In December 2023, Davies and fellow straight-line mission YouTubers Adam and Archie Fieldhouse raced each other across the Isle of Man, in the channel's first "straight line race", which was won by the Fieldhouse team.

===How Not to Travel===
In his series How Not to Travel, Davies and Greg embark on long journeys with little planning and the intent of using as many methods of transport as possible, such as hitchhiking, cycling, kayaking, or scootering. This series currently has two seasons: How Not to Travel Europe (2019–2020), documenting a journey from Geneva, Switzerland to Bratislava, Slovakia; and How Not to Travel America (2022–2023), covering a trip down the East Coast of the United States from Boston to Miami.

===Tenner in My Pocket===
In his series Tenner in My Pocket, Davies sets out on adventures with £10 and few other supplies, without much direction or plan.

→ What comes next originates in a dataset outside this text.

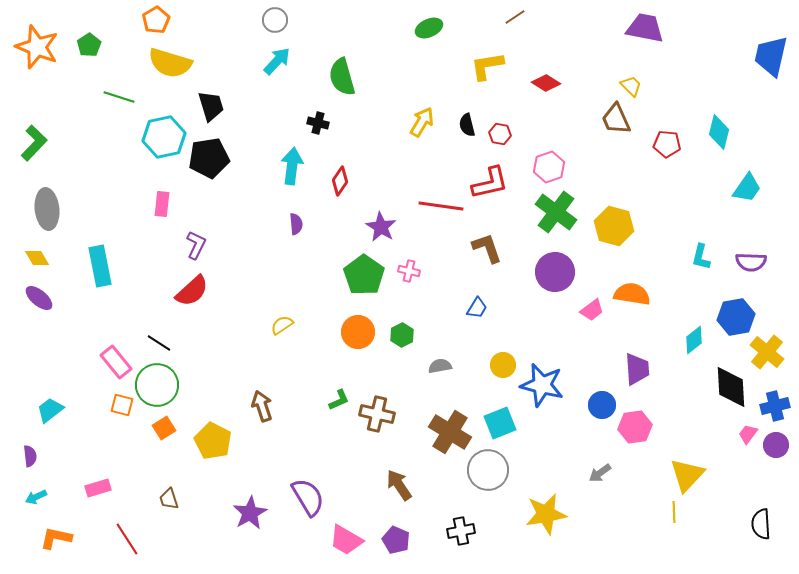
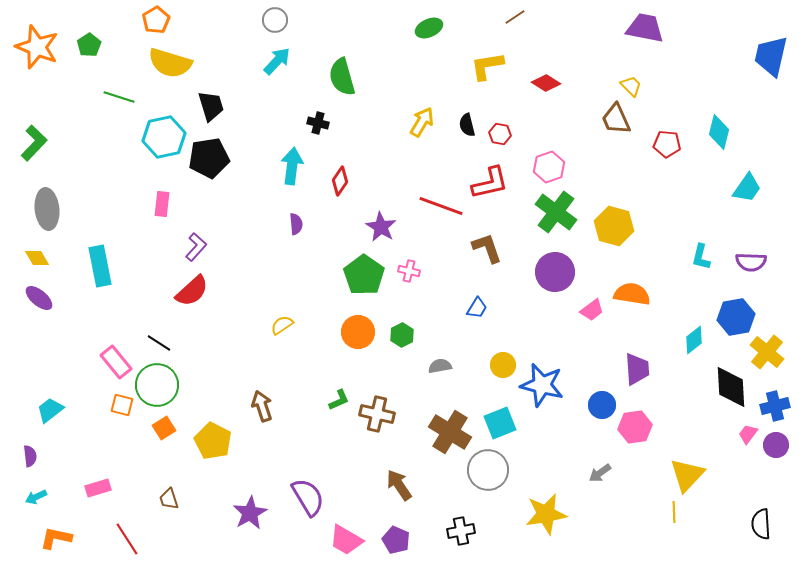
red line at (441, 206): rotated 12 degrees clockwise
purple L-shape at (196, 245): moved 2 px down; rotated 16 degrees clockwise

The videos include rough sleeping, foraging for food and water, and reliance on the area's locals to keep the challenge going. Starting on foot, in the first series, he sets out from his home in Lichfield and travels north. In the second series, he begins in Plymouth and journeys down Cornwall's South West Coast Path. The third series is the first outside of England, with Davies walking east from Salzburg, Austria.

==Music==
Davies has composed music under the name Amynedd, which he used to underscore his videos. In 2020, he released the album 16-Bit Adventure. In 2025, he released the dream pop album Pleasant Pudding under the name Flopsy's Dream.

===Discography===
Studio albums
- Amynedd – 16-Bit Adventure (2020)
- Flopsy's Dream – Pleasant Pudding (2025)

==Personal life==
Davies resides in Lichfield, Staffordshire and is married to Verity, who has appeared in his videos and acted as support crew for his straight line missions. The couple have two daughters together, with their first being born in 2024 and the second in 2026. Davies has a brother named Ben, and an Uncle named Ed, both of which have appeared in videos acting as support crew or accomplices.